The Secret Life of Abstract Forms
The show proposes to look at abstract shapes as images that are animate. Despite their often rather austere appearance, abstract artworks can embody hints of fguration, motion, even narration. Here are brought together works by artists who work on the thin line between abstraction and figuration, respectively are inclined to blur this line –life is breathed into forms and shapes through concept, colour and composition and transform abstract shapes into anthropomorphic entities.
“PFM-1 and others” (2004) by Ayşe Erkmen (born 1949 in Istanbul, lives and works in Berlin and Istanbul) is a 6-channel-video installation with sound – namely the first video installation ever published in an edition. It shows green, strangely anthropomorphic objects appearing from a blank background, jumping into the foreground before eventually disappearing, accompanied with synthetic sounds. In fact, these forms are computerized animations of landmines which form a bizarre parade, weird and unsettling.

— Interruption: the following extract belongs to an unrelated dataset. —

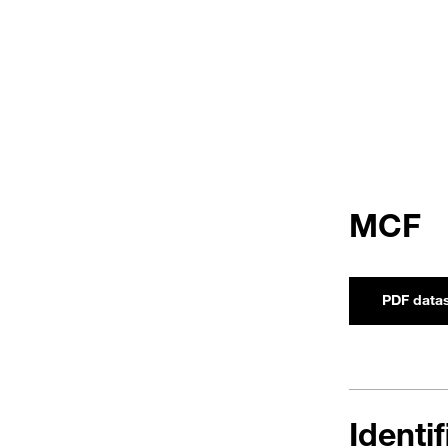
MCF
PDF data
Identi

In his shown sculptures Markus Karstieß (born 1971, lives and works in Solingen and Dusseldorf) examines the possibilities of ceramics, a material which is characterized by its specific mouldablity, the conditioning of its surface and its connection to arts and crafts. Karstiess experiments with shapes and and shaping, exploring the transitions between the unformed, the formed and the figurative, very well observable in “Plight” (2010) and the “Fetishes” (2009/10). The installation of the artwork and the juxtaposition of different sculptures within a certain space play a crucial role in Karstiess’ work. A delicate mobile has been made by the artist specifically for this exhibition.

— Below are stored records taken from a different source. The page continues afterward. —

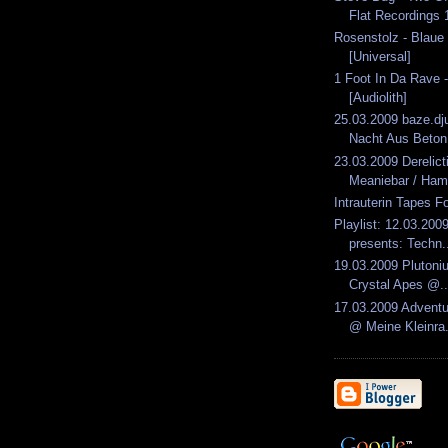
Flat Recordings 1
Rosenstolz - Blau
[Universal]
1 Foot In Da Rave -
[Audiolith]
25.03.2009 baze.dju
Nacht Aus Beton.
23.03.2009 Derelic
Meaniebar / Ham
Intrauterin Tapes F
Playlist: 12.03.2009
presents: Techn.
19.03.2009 Plutoni
Crystal Apes @..
17.03.2009 Advent
@ Meine Kleinra.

Anne Neukamp (1976 in Düsseldorf, lives and works in Berlin) is one of the few painters who fearlessly put together abstract and clearly figurative forms, e.g. hems, curtains, clouds or, as in “o.T. (kleiner Spiegel)” (2001), a mirror. Familiar and unfamiliar shapes appear and disappear, connect and disconnect, make intagible references to the reality but are more than anything else elements of an unique visual world. This intended vagueness is met by the elaborate painterly technique (oil and tempera on canvas) of applying, washing and layering paint and a distinct range of colour.
Colourful and luminous, the new untitled drawings by Bernd Ribbeck (born 1974 in Cologne, lives and works in Berlin) are at the same time of geometric stringency and vivid brightness. Made with Indian ink the drawings seem to be deeply connected with the paper, or rather interpenetrating it. This effect is caused by the complex technique of repeatedly applying, wiping, rubbing off and coating the colour. With its haziness, it makes a strong counterbalance to the lucidity of the shapes and lines. The forms refer to early abstraction and Modernist architecture, however the references are, intentionally, not exactly allocatable. So Ribbeck’s works radiates the aura of the Modernist in a decidedly contemporary manner.
Despite the serene reduction of her works, Claudia Wieser (born 1974 in Freilassing, Germany, lives and works in Berlin) perceives the spheres, cones and triangles on them as highly animate and even narrative. Drawn with colour pencil – partly with gold leaf – on coloured paper, the shapes gain their vividness through precise composition and the elaborate use of colour. Changing between abstraction and figuration they consciously play with a phenomenon which is as old as abstract art is: the human eye looks for figurative and narrative hints, no matter how few cues it is provided with.